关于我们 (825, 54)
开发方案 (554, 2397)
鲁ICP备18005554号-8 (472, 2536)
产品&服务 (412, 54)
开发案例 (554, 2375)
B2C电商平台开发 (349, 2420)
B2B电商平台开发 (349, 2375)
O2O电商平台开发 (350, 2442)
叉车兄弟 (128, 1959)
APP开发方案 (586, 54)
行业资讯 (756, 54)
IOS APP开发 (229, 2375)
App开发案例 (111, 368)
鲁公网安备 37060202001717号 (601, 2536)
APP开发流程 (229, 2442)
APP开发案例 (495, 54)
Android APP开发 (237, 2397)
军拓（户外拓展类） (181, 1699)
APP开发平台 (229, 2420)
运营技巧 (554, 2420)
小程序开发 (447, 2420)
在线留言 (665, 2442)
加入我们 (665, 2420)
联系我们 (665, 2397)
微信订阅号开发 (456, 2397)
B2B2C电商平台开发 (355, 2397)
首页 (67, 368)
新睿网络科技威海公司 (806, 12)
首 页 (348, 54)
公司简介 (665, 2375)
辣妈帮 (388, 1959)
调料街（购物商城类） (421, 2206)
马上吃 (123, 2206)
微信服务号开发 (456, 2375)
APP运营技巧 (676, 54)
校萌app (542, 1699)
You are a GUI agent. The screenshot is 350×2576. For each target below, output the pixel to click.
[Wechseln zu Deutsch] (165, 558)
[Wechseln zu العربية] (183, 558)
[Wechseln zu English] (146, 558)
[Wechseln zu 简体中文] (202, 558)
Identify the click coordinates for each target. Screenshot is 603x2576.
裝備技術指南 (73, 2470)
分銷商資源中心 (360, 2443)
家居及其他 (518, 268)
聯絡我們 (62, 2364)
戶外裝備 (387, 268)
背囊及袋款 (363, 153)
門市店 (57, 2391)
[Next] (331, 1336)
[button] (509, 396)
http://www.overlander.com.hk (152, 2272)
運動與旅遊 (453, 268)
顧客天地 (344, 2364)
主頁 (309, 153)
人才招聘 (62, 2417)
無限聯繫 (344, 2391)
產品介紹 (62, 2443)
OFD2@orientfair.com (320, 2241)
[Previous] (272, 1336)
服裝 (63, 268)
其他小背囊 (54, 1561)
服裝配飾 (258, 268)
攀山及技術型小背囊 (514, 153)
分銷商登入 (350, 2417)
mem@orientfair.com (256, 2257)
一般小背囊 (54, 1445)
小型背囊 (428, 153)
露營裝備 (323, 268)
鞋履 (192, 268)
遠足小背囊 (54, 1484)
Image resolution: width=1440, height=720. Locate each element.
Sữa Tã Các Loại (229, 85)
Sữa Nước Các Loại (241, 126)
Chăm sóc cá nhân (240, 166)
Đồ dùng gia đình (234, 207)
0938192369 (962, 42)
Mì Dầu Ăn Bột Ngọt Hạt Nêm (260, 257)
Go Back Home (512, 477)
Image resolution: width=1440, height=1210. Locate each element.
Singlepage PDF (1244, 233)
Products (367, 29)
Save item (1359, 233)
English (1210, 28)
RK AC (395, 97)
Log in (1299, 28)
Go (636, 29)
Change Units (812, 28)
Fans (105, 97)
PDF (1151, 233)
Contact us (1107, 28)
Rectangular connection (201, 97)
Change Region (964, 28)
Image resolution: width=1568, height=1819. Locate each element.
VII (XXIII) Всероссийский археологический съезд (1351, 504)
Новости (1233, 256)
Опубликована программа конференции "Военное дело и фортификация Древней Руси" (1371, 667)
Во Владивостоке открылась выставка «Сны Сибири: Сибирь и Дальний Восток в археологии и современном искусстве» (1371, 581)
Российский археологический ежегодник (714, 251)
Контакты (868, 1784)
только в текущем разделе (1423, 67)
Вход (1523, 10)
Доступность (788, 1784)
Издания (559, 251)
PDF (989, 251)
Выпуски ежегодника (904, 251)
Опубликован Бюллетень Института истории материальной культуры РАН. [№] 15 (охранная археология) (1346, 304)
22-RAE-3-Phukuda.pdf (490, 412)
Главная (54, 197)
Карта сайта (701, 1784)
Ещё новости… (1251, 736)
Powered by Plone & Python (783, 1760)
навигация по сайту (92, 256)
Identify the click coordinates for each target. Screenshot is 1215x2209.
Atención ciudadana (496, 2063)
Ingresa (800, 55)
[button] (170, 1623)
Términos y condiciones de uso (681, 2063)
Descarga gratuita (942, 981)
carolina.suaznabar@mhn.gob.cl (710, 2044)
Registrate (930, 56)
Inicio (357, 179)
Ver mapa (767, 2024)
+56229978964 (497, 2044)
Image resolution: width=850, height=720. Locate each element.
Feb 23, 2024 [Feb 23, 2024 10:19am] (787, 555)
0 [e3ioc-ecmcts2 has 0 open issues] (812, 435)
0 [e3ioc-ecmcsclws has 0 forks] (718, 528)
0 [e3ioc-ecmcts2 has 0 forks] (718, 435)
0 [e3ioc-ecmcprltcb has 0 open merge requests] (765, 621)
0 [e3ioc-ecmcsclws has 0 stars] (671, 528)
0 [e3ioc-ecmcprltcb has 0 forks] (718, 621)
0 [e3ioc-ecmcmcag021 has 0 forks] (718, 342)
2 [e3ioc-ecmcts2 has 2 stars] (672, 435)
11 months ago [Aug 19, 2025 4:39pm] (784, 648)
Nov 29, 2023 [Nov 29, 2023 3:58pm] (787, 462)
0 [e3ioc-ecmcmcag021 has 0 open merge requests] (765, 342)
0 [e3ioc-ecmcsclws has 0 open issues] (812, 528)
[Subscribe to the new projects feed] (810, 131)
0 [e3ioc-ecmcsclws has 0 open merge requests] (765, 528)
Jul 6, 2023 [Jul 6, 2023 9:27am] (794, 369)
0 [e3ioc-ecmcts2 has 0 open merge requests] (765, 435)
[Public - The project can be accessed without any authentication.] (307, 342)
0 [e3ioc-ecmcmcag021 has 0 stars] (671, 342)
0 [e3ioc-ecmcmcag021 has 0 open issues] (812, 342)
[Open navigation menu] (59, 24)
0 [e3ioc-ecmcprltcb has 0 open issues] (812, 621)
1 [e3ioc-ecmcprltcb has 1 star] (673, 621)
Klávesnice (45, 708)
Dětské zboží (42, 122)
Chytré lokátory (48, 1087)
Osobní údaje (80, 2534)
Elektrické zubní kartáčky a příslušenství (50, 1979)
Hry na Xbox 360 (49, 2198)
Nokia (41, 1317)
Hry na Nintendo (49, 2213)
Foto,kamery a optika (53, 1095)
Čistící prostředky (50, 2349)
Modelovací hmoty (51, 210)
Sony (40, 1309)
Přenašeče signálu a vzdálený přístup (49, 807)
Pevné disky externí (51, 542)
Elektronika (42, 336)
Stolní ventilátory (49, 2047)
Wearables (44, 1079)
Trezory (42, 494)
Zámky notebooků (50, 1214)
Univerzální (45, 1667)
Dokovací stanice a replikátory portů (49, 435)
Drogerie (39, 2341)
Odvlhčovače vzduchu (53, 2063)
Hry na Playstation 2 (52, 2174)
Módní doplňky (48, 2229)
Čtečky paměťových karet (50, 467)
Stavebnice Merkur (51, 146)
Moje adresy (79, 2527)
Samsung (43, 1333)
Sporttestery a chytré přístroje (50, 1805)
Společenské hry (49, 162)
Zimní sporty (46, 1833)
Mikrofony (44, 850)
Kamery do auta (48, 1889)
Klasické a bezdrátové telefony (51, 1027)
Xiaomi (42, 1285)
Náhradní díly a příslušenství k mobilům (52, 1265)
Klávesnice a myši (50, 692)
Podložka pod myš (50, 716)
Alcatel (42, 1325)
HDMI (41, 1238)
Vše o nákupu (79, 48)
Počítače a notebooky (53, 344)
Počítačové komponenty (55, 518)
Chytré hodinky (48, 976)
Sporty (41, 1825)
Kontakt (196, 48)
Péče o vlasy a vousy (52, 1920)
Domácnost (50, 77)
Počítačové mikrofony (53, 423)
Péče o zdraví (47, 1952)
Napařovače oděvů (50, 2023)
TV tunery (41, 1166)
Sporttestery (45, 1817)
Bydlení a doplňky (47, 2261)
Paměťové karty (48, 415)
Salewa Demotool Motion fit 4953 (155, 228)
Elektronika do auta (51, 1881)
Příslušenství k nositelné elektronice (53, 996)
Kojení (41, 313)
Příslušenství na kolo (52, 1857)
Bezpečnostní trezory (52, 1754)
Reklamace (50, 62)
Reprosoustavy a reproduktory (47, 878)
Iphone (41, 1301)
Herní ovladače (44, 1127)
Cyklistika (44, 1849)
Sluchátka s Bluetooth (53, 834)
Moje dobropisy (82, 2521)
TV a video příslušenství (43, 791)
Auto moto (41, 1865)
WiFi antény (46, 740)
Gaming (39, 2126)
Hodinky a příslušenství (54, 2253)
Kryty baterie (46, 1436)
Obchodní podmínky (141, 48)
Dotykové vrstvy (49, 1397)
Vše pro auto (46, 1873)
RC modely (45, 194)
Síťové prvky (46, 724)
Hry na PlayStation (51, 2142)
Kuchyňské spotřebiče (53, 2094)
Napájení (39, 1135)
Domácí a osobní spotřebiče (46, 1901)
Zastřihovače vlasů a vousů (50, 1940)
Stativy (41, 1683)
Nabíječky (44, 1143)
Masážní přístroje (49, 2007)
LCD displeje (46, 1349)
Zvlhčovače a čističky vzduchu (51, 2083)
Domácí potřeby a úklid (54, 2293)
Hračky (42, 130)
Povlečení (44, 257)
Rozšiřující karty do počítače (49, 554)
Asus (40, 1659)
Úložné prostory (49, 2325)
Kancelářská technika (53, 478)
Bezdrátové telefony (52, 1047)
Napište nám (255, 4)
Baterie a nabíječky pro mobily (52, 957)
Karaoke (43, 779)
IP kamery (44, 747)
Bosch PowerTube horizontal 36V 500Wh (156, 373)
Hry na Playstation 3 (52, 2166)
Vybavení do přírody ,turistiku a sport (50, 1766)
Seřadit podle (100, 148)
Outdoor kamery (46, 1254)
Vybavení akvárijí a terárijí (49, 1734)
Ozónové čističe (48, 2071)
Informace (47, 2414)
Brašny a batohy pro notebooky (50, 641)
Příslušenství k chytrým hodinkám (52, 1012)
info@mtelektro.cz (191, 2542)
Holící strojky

> **Exercise**:
Show all lines above that contain "Počítačové".

> **Task answer**:
Počítačové komponenty (55, 518)
Počítačové mikrofony (53, 423)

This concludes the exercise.